С удовлетворением увидел непонимание и животный страх на лице вкусного Демарко, пятившегося и забивающегося в угол. С трудом, ведь хотелось впиться в мозги этого театрального деятеля, перевел взгляд на сгущеного призрака. Там было такое же непонимание, и еще разочарование. Призрак что-то говорил по-итальянски. С трудом воспринимая даже русскую речь в облике зомби, я лишь по жестикуляции — призрак топтал свою шляпу и рвал на себе волосы — понял, что он крайне чем-то недоволен.

Двинулся в сторону призрака. Холод больше не причинял неудобств, а был практически моей родной стихией. Призрак же перестал изображать сцену порушенных надежд, надел шляпу и выставил руки вперед, что-то говоря. Сосредоточившись на словах, стал понимать, что он говорит.

— …поговорим. К такому меня жизнь не готовила. Эй, ты меня понимаешь?

Я кивнул и остановился, протянул руку к нему, чтобы потыкать в сгусток воздуха, но призрак, похоже, понял мое движение по-своему. Он протянул свою руку и пожал мне ладонь. Почувствовал холодное прикосновение — ладонь призрака, будто туман или даже самая натуральная вода, обхватила ладонь мертвяка.
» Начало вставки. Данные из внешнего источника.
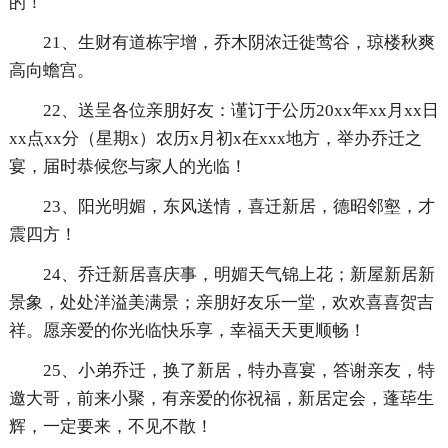
的！
21、生财有道栋宇增，乔木阴浓迁徙莺谷，琼楼秋爽
高向蟾宫。
22、送呈各位亲朋好友：谨订于公历20xx年xx月xx日
xx点xx分（星期x）农历x月初x在xxx地方，举办乔迁之
宴，届时恭候您与家人的光临！
23、阳光明媚，东风送情，喜迁新居，德昭邻壑，才
震四方！
24、乔迁新居喜庆事，明媚天气锦上花；新屋新居新
景象，处处洋溢美满景；亲朋好友乐一堂，欢欢喜喜贺吉
祥。愿亲爱的你光临快乐享，幸福天天更顺畅！
25、小弟乔迁，换了新居，特办喜宴，答谢亲友，特
邀大哥，前来小聚，有亲爱的你祝福，新居定会，蓬荜生
辉，一定要来，不见不散！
Прислушался к своим чувствам в виде зомби и не обнаружил в них никакой злобы по отношению к существу, только что чуть не заморозившему меня с Генкой заживо. Кстати, как он там? Зато отвлекали мысли о вкусном и теплом человеке, делавшем вид, что его тут нет и что он посто тюк на полке. От моего взгляда человек поежился и казалось, по цвету слился с прохладным синеватым свечением, продолжавшим исходить из призрака.

— Можешь держать себя, хм, в руках? — вновь привлек он мое внимание и сильнее сжал мою ладонь, а другой рукой помахал у меня перед лицом.

Я кивнул, и призрак продолжил:

— Давай, превращайся обратно, тогда поговорим.

Отрицательно покачал головой и вырвал руку из невесомого пожатия призрака. Тот закатил глаза и произнес:

— Послушай, не буду я тебя больше морозить. Теперь мне это больше ни к чему, ты мне в таком виде интересен.

Я в недоумении пожал плечами и вновь покрутил головой из стороны в сторону и подумал, что надо бы язык жестов, что ли, выучить, следом за Ормом, а то только «да», «нет» и «не знаю».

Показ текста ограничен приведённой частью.